About:

  • We implemented 3x3 convolutions.
  • When using the Winograd algorithm for convolutions, we used F(2x2, 3x3), which means that the output for one tile is 2x2.

OSX setup instructions:

  • install latest XCode Command Line Tools
  • install brew
  • install armadillo brew install armadillo
  • install llvm for openmp brew install llvm

Hive setup instructions:

  • Download the source for armadillo
  • After unzipping the directory, cmake ., then make, then make install DESTDIR=~/lib

Generate A Problem

  • Compile with make
  • Create a problem file by running python3 gen_problem.py > [problem filename]

Run Naive Convolution

  • Use a file of the generated format (see above) as input for the program ./naive_convolution [input filename] [output filename]

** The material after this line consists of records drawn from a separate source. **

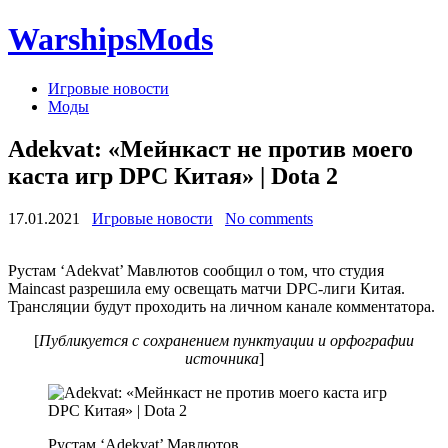
WarshipsMods
Игровые новости
Моды
Adekvat: «Мейнкаст не против моего
каста игр DPC Китая» | Dota 2
17.01.2021
Игровые новости
No comments
Рустам ‘Adekvat’ Мавлютов сообщил о том, что студия
Maincast разрешила ему освещать матчи DPC-лиги Китая.
Трансляции будут проходить на личном канале комментатора.
[
Публикуется с сохранением пунктуации и орфографии
источника
]
Рустам ‘Adekvat’ Мавлютов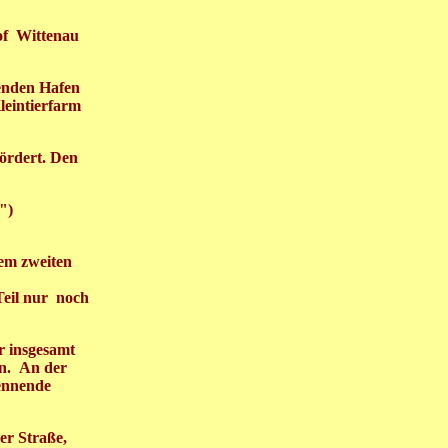
of Wittenau
enden Hafen
leintierfarm
fördert. Den
")
dem zweiten
Teil nur noch
r insgesamt
in.
An der
rennende
r Straße,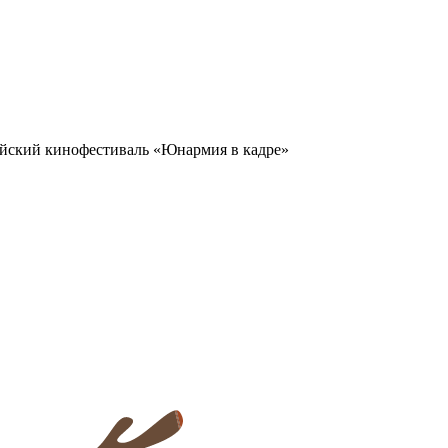
ийский кинофестиваль «Юнармия в кадре»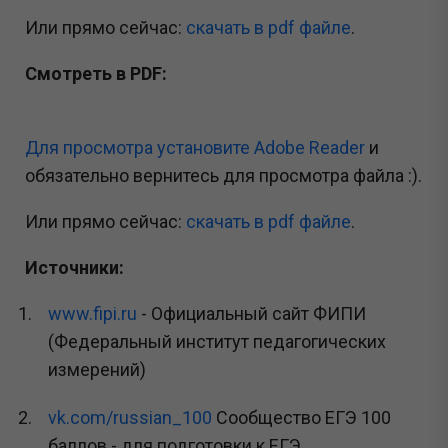
Или прямо сейчас:
cкачать в pdf файле
.
Смотреть в PDF:
Для просмотра установите Adobe Reader
и
обязательно вернитесь для просмотра файла :).
Или прямо сейчас:
cкачать в pdf файле
.
Источники:
www.fipi.ru
- Официальный сайт ФИПИ
(Федеральный институт педагогических
измерений)
vk.com/russian_100
Сообщество ЕГЭ 100
баллов - для подготовки к ЕГЭ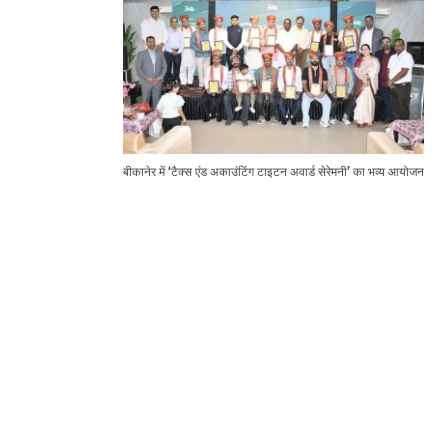
बीकानेर में ‘टैक्स एंड अकाउंटिंग टाइटन अवार्ड सेरेमनी’ का भव्य आयोजन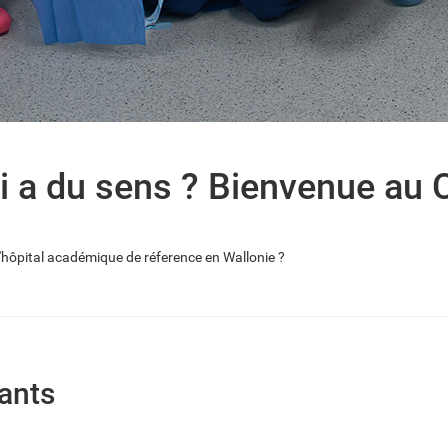
i a du sens ? Bienvenue au 
l'hôpital académique de réference en Wallonie ?
vants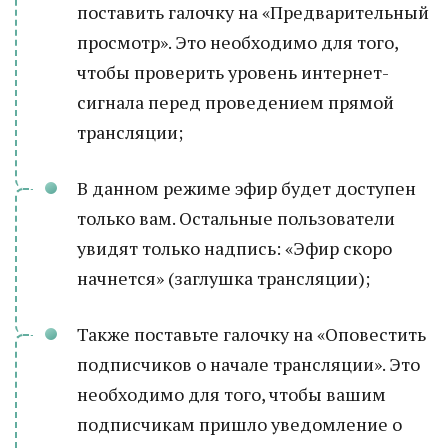
поставить галочку на «Предварительный
просмотр». Это необходимо для того,
чтобы проверить уровень интернет-
сигнала перед проведением прямой
трансляции;
В данном режиме эфир будет доступен
только вам. Остальные пользователи
увидят только надпись: «Эфир скоро
начнется» (заглушка трансляции);
Также поставьте галочку на «Оповестить
подписчиков о начале трансляции». Это
необходимо для того, чтобы вашим
подписчикам пришло уведомление о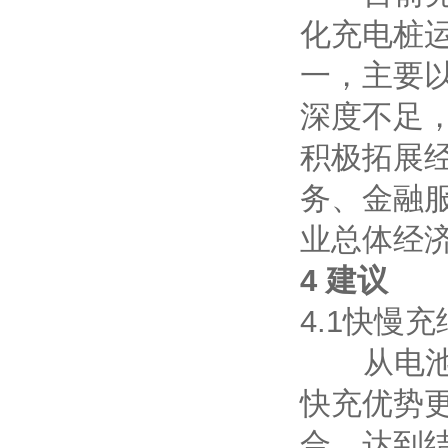
化充电桩
一，主要
深度不足
积极拓展
务、金融
业总体经
4 建议
4.1快慢
从电池安
快充优势
合，达到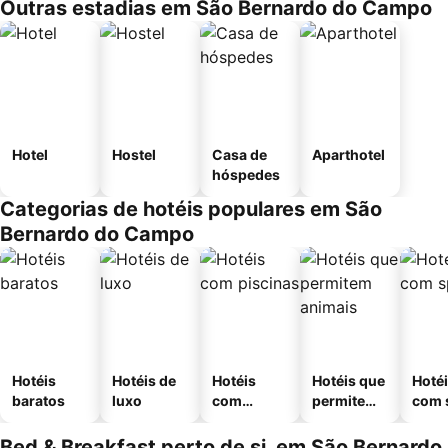
Outras estadias em São Bernardo do Campo
Hotel
Hostel
Casa de
Aparthotel
hóspedes
Categorias de hotéis populares em São
Bernardo do Campo
Hotéis
Hotéis de
Hotéis
Hotéis que
Hoté
baratos
luxo
com
permitem
com 
piscinas
animais
Bed & Breakfast perto de si, em São Bernardo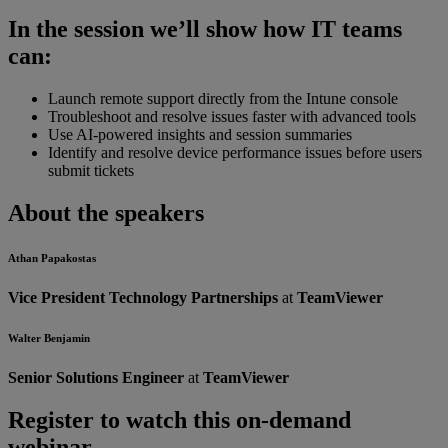
In the session we’ll show how IT teams
can:
Launch remote support directly from the Intune console
Troubleshoot and resolve issues faster with advanced tools
Use AI-powered insights and session summaries
Identify and resolve device performance issues before users
submit tickets
About the speakers
Athan Papakostas
Vice President Technology Partnerships
at
TeamViewer
Walter Benjamin
Senior Solutions Engineer
at
TeamViewer
Register to watch this on-demand
webinar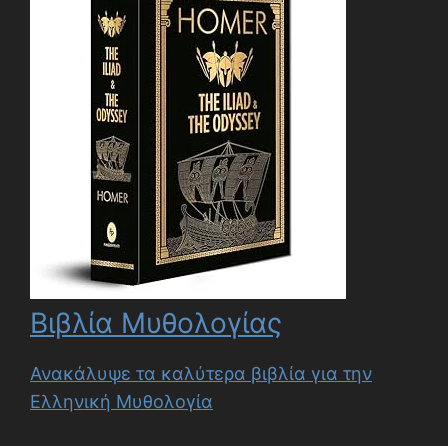
Βιβλία Μυθολογίας
Ανακάλυψε τα καλύτερα βιβλία για την
Ελληνική Μυθολογία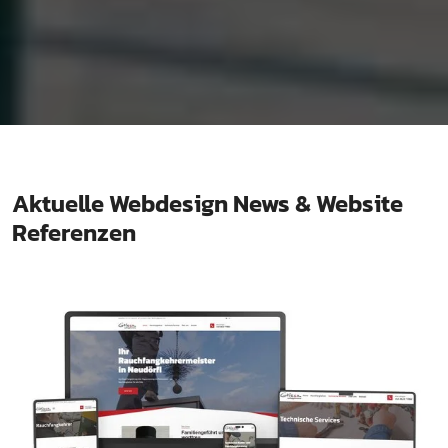
Aktuelle Webdesign News & Website
Referenzen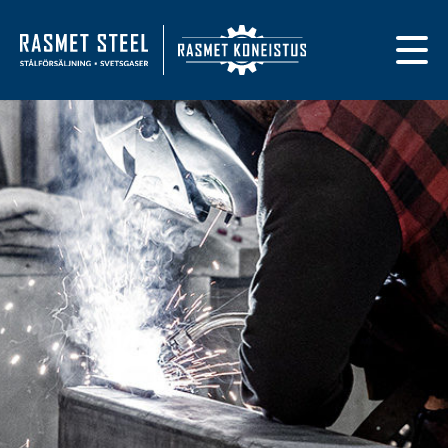
Primary navigat
Till framsidan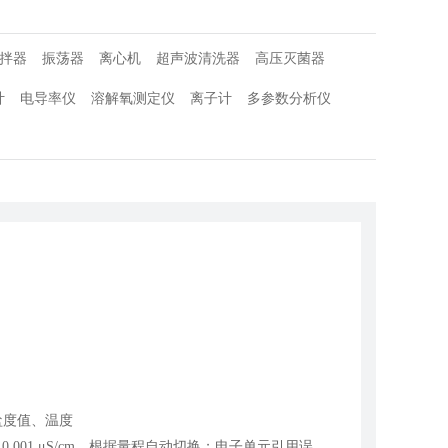
拌器
振荡器
离心机
超声波清洗器
高压灭菌器
计
电导率仪
溶解氧测定仪
离子计
多参数分析仪
盐度值、温度
率：0.001 μS/cm，根据量程自动切换；电子单元引用误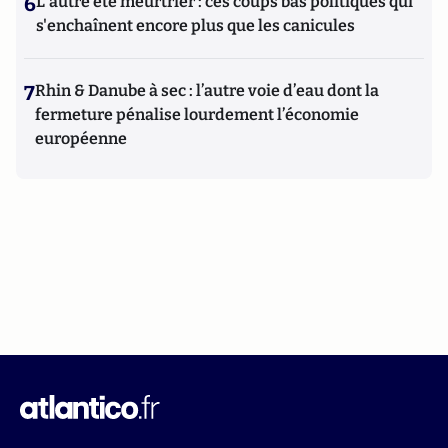
6
L'autre été meurtrier : ces coups bas politiques qui
s'enchaînent encore plus que les canicules
7
Rhin & Danube à sec : l’autre voie d’eau dont la
fermeture pénalise lourdement l’économie
européenne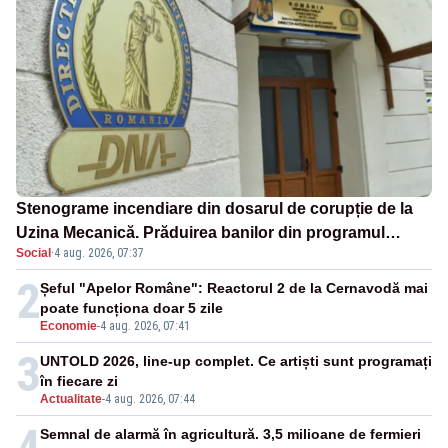
Stenograme incendiare din dosarul de corupție de la
Uzina Mecanică. Prăduirea banilor din programul
Social
·
4 aug. 2026, 07:37
SAFE, interceptată de DNA
2
Șeful "Apelor Române": Reactorul 2 de la Cernavodă mai
poate funcționa doar 5 zile
Economie
-
4 aug. 2026, 07:41
3
UNTOLD 2026, line-up complet. Ce artiști sunt programați
în fiecare zi
Actualitate
-
4 aug. 2026, 07:44
4
Semnal de alarmă în agricultură. 3,5 milioane de fermieri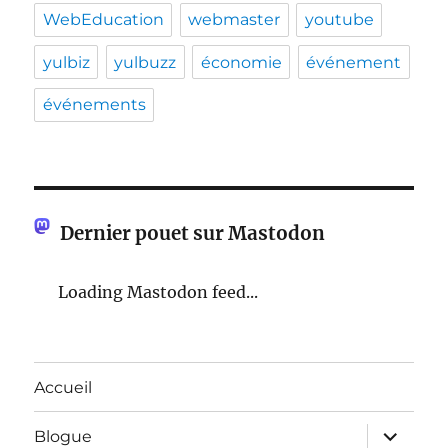
WebEducation
webmaster
youtube
yulbiz
yulbuzz
économie
événement
événements
Dernier pouet sur Mastodon
Loading Mastodon feed...
Accueil
ouvrir
Blogue
le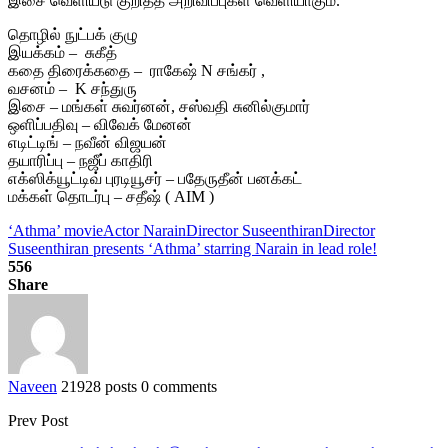
இசை வெளியீடு குறித்த அறிவிப்புகள் வெளியாகும்.
தொழில் நுட்பக் குழு
இயக்கம் – சுகீத்
கதை திரைக்கதை – ராகேஷ் N சங்கர் ,
வசனம் – K சந்துரு
இசை – மங்கள் சுவர்னன், சஸ்வதி சுனில்குமார்
ஒளிப்பதிவு – விவேக் மேனன்
எடிட்டிங் – நவீன் விஜயன்
தயாரிப்பு – நஜீப் காதிரி
எக்ஸிக்யூட்டிவ் புரடியூசர் – பதேருதீன் பனக்கட்
மக்கள் தொடர்பு – சதீஷ் ( AIM )
‘Athma’ movie
Actor Narain
Director Suseenthiran
Director
Suseenthiran presents ‘Athma’ starring Narain in lead role!
556
Share
Naveen
21928 posts
0 comments
Prev Post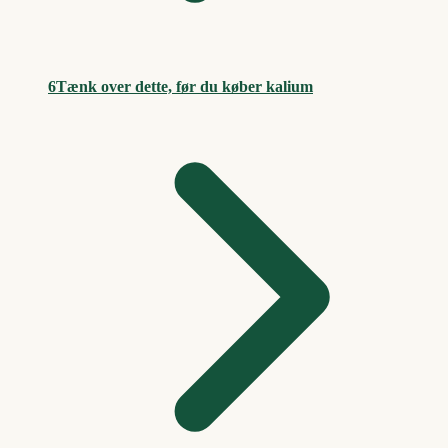
6
Tænk over dette, før du køber kalium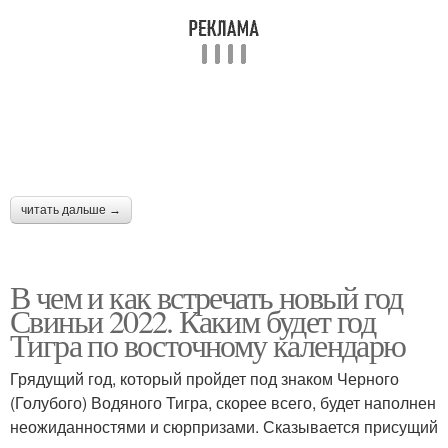
читать дальше →
В чем и как встречать новый год
Свиньи 2022. Каким будет год
Тигра по восточному календарю
Грядущий год, который пройдет под знаком Черного
(Голубого) Водяного Тигра, скорее всего, будет наполнен
неожиданностями и сюрпризами. Сказывается присущий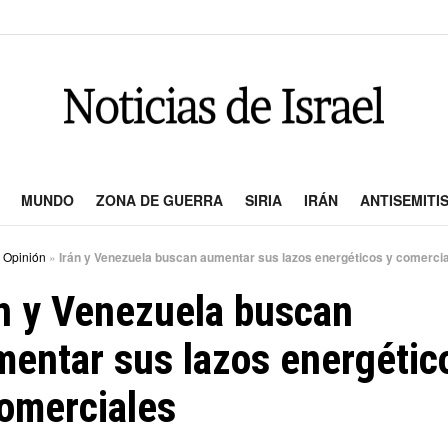
MUNDO
ZONA DE GUERRA
SIRIA
IRÁN
ANTISEMITI
»
Opinión
»
Irán y Venezuela buscan aumentar sus lazos energéticos y comerci
n y Venezuela buscan
entar sus lazos energétic
omerciales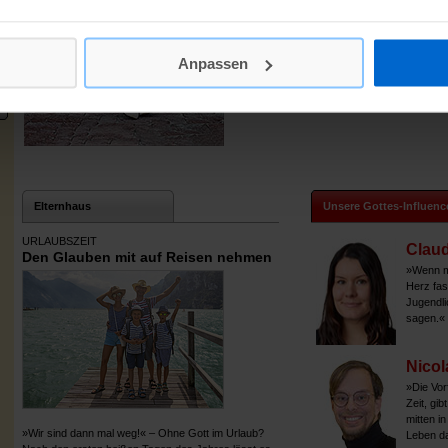
Uns verraten junge Frauen und Männer, wie s
Glauben sprechen und was die Kirche damit z
Anpassen
Elternhaus
Unsere Gottes-Influenc
URLAUBSZEIT
Claud
Den Glauben mit auf Reisen nehmen
»Wenn ma
Herz fas
Jugendli
sagen.«
Nicol
»Die Vor
Zeit, gib
mitten in
»Wir sind dann mal weg!« – Ohne Gott im Urlaub?
Leben da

Run Winograd Convolution implented serially

  • ./winograd [input filename] [output filename]

Run Winograd Convolution implemented in OpenMP

  • ./winograd_openmp [input filename] [output filename]

Run Winograd Convolution implemented in OpenCL

  • ./winograd_gpu [input filename] [output filename]

Flops Calculation:

  • All floating point additions and multiplications are counted as separate operations.
  • Manually counted, as Haswell architecture does not support hardware counters

Benchmarks

  • ./bench_image_size.sh
  • ./extract_perf.py BENCHMARK_FILE will extract MFlop/s and times to bench_extract_mflops.csv and bench_extract_times.csv.
  • NOTE: The benchmark creates many .in input files that may take up a lot of disk space. Make sure disk quota does not fill up during benchmarking.